We imagine a fairly generic abstraction-refinement tool, or a framework, would be useful in a number of applications. Our initial focus is software model checking, using both explicit-state and symbolic (bounded) backends. The scope will however ideally expand over time as the framework matures.

In Explicit-State Model Checking

For an explicit-state model checker, non-determinism is expensive "by default", and it relies on abstraction to make the problem of open-ended programs (even of the structured variety) tractable. Most, or all, input values need to be abstracted away for an explicit-state model checker to work reasonably efficiently.

In Bounded Model Checking

A bounded model checker defers the complexity of dealing with input non-determinism to its backend decision procedure, usually an SMT solver. In some cases, this SMT solver is in turn based on a simpler SAT decision procedure. In case of STP, the SMT solver is based on abstraction-refinement, bit-blasting "abstract" formulas into SAT problems (the abstraction is especially useful for the array theory). The principle is that the SMT solver has more insight into the problem (arrays and bitvectors) than its backend procedure (SAT) can represent. The same principle can be replicated "one level higher", in a bounded model checker, exploiting knowledge about the program that is no longer present in the SMT representation.

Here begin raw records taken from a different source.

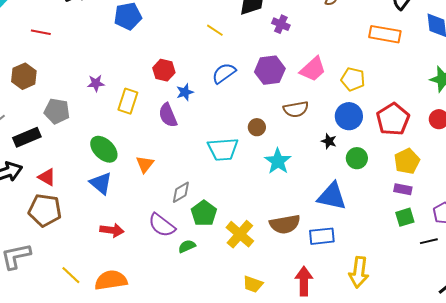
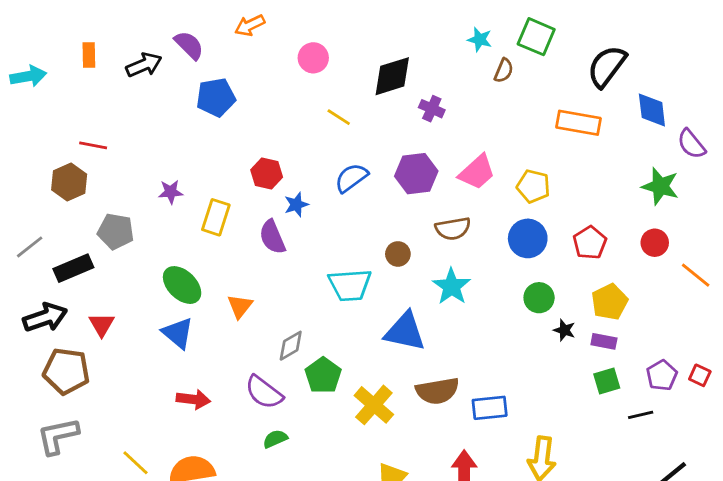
red line: (41, 32) -> (93, 145), moved
red pentagon: (393, 119) -> (590, 243), size x0.7
black star: (329, 141) -> (564, 330), moved
cyan star: (278, 161) -> (452, 286), moved
red triangle: (47, 177) -> (102, 325), turned 30
blue triangle: (332, 196) -> (405, 332), moved
brown pentagon: (45, 210) -> (66, 371), moved
green semicircle: (187, 246) -> (275, 439), moved

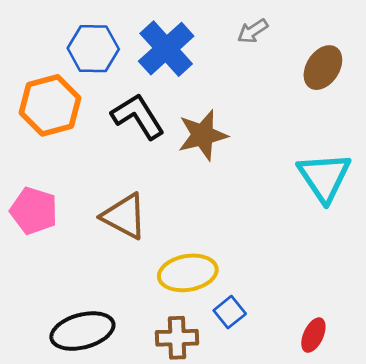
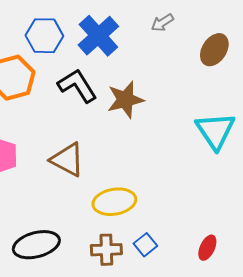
blue square: (230, 312) -> (145, 245), moved

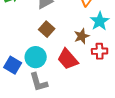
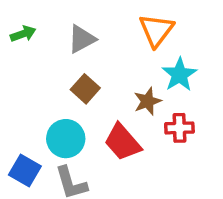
blue square: (13, 65) -> (25, 171), moved

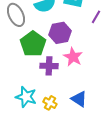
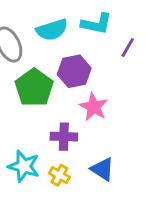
purple cross: (49, 66) -> (64, 137), moved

One of the principles behind STP is to defer "expensive" transformations on the problem into the already-abstracted stages of processing. In a bounded MC, loop unrolling is such an expensive transformation -- abstractions that remove entire loops from a program could have a substantial effect on the problem size presented to the SMT solver (besides also saving memory and time on the MC side of things). Indeed, in many cases, some loops in a program are entirely redundant for a particular correctness criterion -- not unrolling those loops and not feeding their unrolling to the SMT solver could save a lot of work; even a particularly smart SMT solver will have a hard time figuring out that a particular subset of the SMT problem represents a single loop and that the entire lump would be a good candidate for SMT-level abstraction.

In essence, while program-level abstraction/refinement is not as crucial for a bounded model checker as it is for an explicit-state one, it could substantially improve its efficiency, especially over larger programs.

Implementation

As mentioned earlier, a good implementation strategy seems to be a LLVM-to-LLVM transformation, "compiling away" some details in the program, like exact values of particular variables. This way, we can reuse the abstraction engine in many existing tools.

The interesting questions that arise are: what kinds of abstractions to implement and how to refine them. A first and in a way the simplest candidate is to eliminate some variables entirely, as well as any values that depend on them, and replacing all branches they affect with non-deterministic choice. The crudest interesting refinement is then to put one of the variables back.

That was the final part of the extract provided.